## Work instructions
Set the whole listing down again, word for word, with no pictures.

## Supplied data
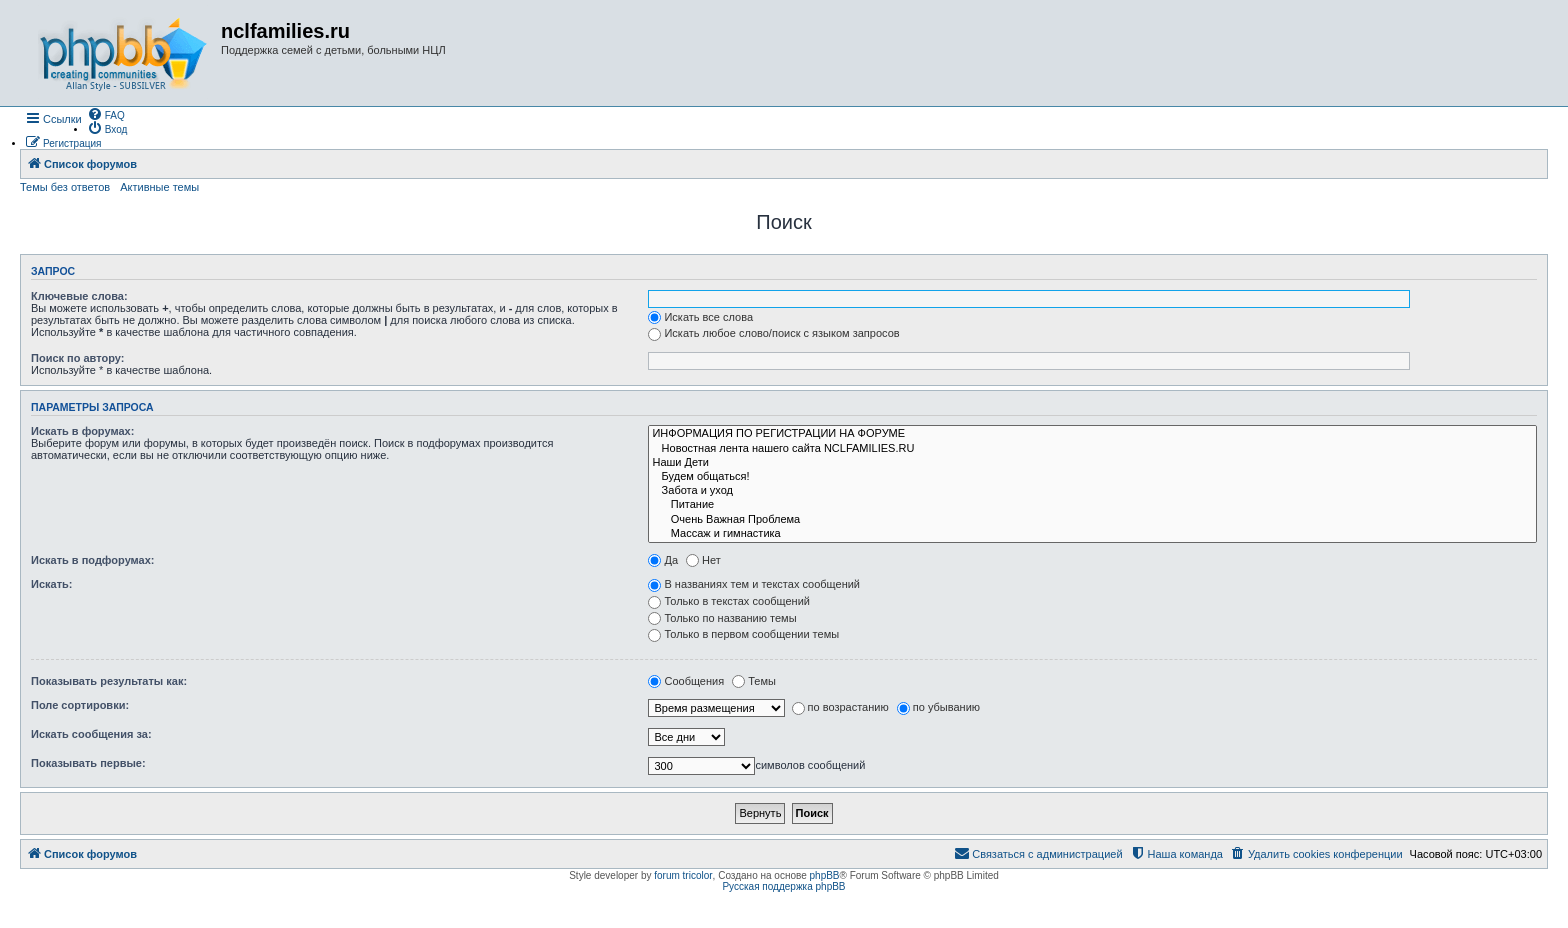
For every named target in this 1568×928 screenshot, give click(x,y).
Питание (1092, 505)
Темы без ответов (65, 187)
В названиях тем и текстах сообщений (754, 584)
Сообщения (686, 681)
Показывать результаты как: (109, 681)
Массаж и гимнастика (1092, 534)
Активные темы (159, 187)
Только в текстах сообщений (729, 601)
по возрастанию (840, 707)
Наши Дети (1092, 463)
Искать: (51, 584)
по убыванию (938, 707)
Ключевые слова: (79, 296)
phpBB (825, 875)
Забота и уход (1092, 491)
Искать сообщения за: (91, 734)
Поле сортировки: (80, 705)
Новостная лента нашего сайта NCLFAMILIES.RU (1092, 449)
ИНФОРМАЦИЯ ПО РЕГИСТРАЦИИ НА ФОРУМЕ (1092, 434)
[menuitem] (106, 114)
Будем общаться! (1092, 477)
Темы (754, 681)
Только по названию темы (722, 618)
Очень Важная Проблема (1092, 520)
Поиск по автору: (77, 358)
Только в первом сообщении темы (743, 634)
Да (663, 560)
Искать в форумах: (82, 431)
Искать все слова (700, 317)
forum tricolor (683, 875)
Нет (703, 560)
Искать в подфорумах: (93, 560)
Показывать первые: (88, 763)
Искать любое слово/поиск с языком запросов (773, 333)
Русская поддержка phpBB (783, 886)
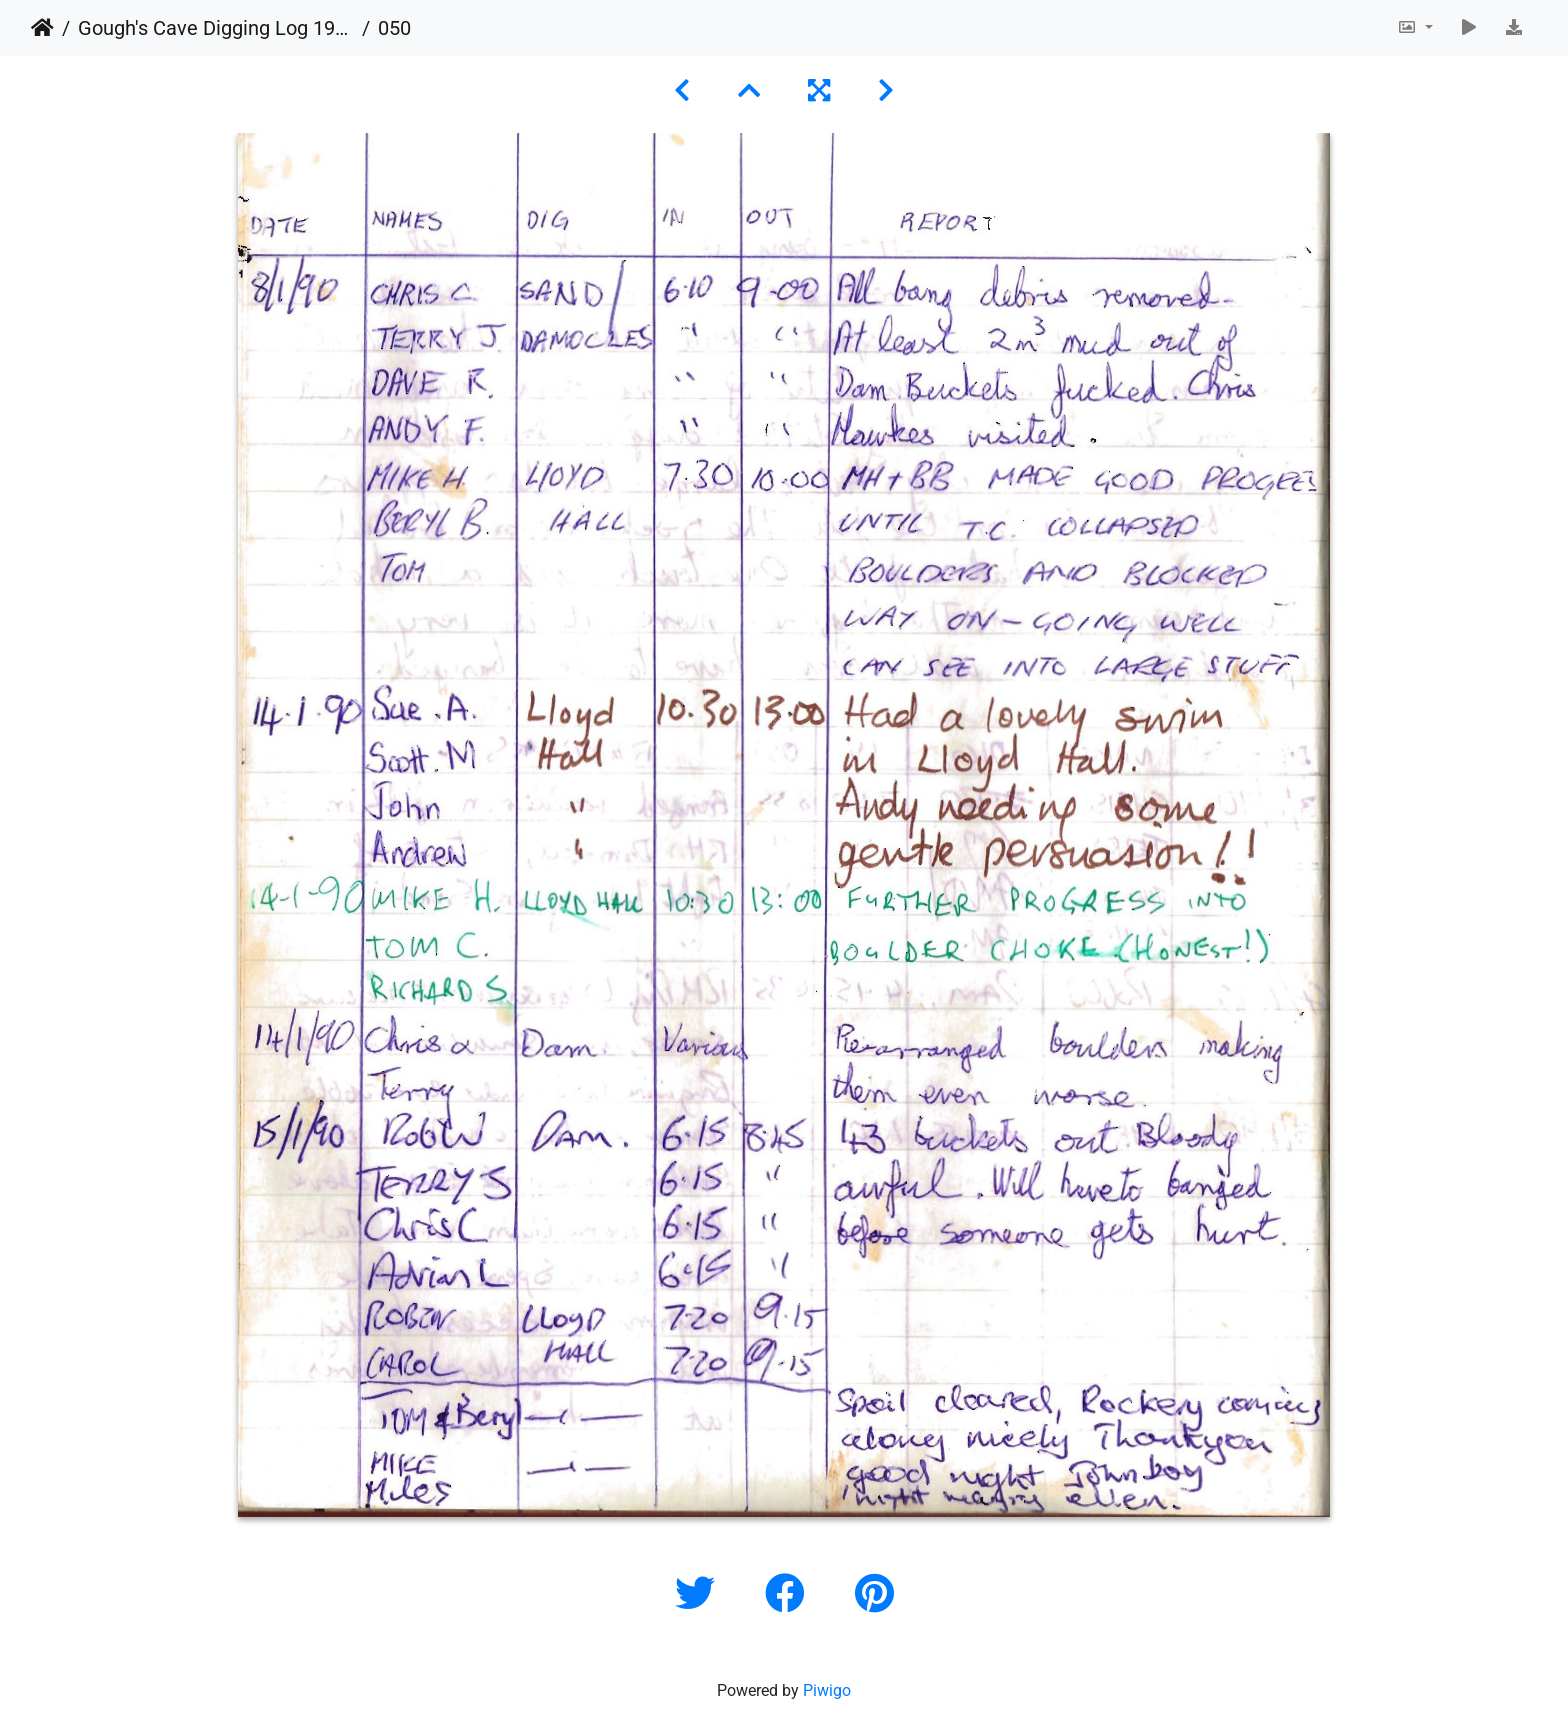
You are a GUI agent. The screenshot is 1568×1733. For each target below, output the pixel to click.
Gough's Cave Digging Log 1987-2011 (216, 28)
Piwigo (827, 1690)
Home (42, 28)
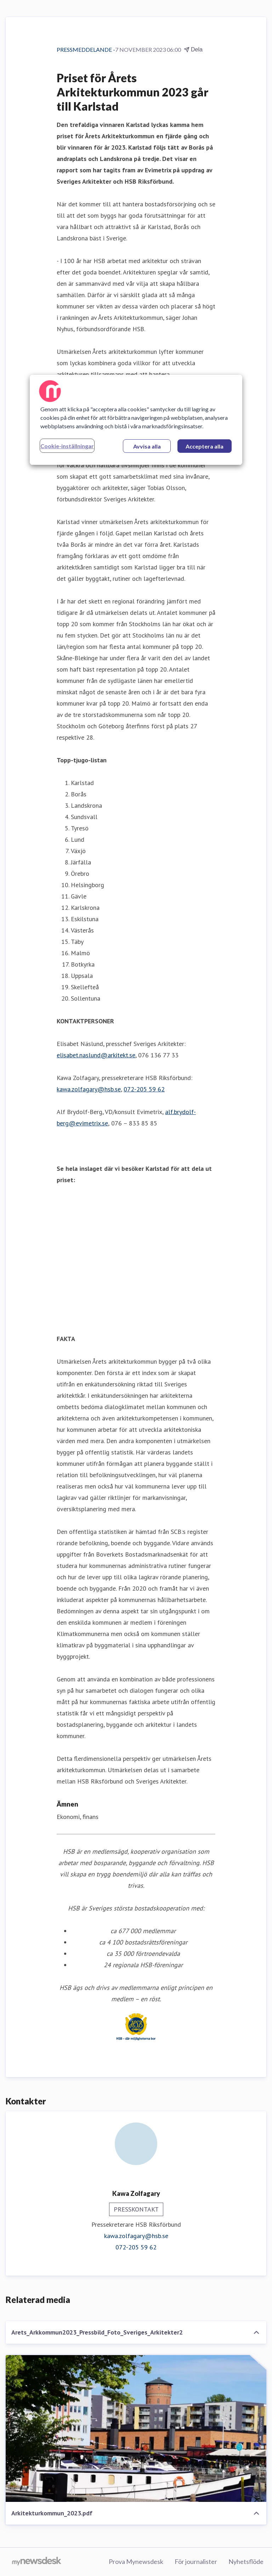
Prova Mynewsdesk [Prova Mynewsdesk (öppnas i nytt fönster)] (136, 2561)
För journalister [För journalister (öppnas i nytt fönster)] (196, 2561)
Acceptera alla (204, 446)
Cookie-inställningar (67, 446)
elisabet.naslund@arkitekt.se (96, 1055)
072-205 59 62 (144, 1089)
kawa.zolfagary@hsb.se (89, 1089)
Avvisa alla (147, 446)
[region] (136, 420)
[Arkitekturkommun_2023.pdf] (136, 2428)
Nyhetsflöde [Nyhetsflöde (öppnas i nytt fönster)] (246, 2561)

## Task result
For every named target in this 1568×928 screenshot, give click(x,y).
Питание (1092, 505)
Темы без ответов (65, 187)
В названиях тем и текстах сообщений (754, 584)
Сообщения (686, 681)
Показывать результаты как: (109, 681)
Массаж и гимнастика (1092, 534)
Активные темы (159, 187)
Только в текстах сообщений (729, 601)
по возрастанию (840, 707)
Наши Дети (1092, 463)
Искать: (51, 584)
по убыванию (938, 707)
Ключевые слова: (79, 296)
phpBB (825, 875)
Забота и уход (1092, 491)
Искать сообщения за: (91, 734)
Поле сортировки: (80, 705)
Новостная лента нашего сайта NCLFAMILIES.RU (1092, 449)
ИНФОРМАЦИЯ ПО РЕГИСТРАЦИИ НА ФОРУМЕ (1092, 434)
[menuitem] (106, 114)
Будем общаться! (1092, 477)
Темы (754, 681)
Только по названию темы (722, 618)
Очень Важная Проблема (1092, 520)
Поиск по автору: (77, 358)
Только в первом сообщении темы (743, 634)
Да (663, 560)
Искать в форумах: (82, 431)
Искать все слова (700, 317)
forum tricolor (683, 875)
Нет (703, 560)
Искать в подфорумах: (93, 560)
Показывать первые: (88, 763)
Искать любое слово/поиск с языком запросов (773, 333)
Русская поддержка phpBB (783, 886)
You are a GUI agent. The screenshot is 1568×1733. For each target below, output the pixel to click.
Gough's Cave Digging Log 1987-2011 (216, 28)
Piwigo (827, 1690)
Home (42, 28)
Prova Mynewsdesk [Prova Mynewsdesk (öppnas i nytt fönster)] (136, 2561)
För journalister [För journalister (öppnas i nytt fönster)] (196, 2561)
Acceptera alla (204, 446)
Cookie-inställningar (67, 446)
elisabet.naslund@arkitekt.se (96, 1055)
072-205 59 62 (144, 1089)
kawa.zolfagary@hsb.se (89, 1089)
Avvisa alla (147, 446)
[region] (136, 420)
[Arkitekturkommun_2023.pdf] (136, 2428)
Nyhetsflöde [Nyhetsflöde (öppnas i nytt fönster)] (246, 2561)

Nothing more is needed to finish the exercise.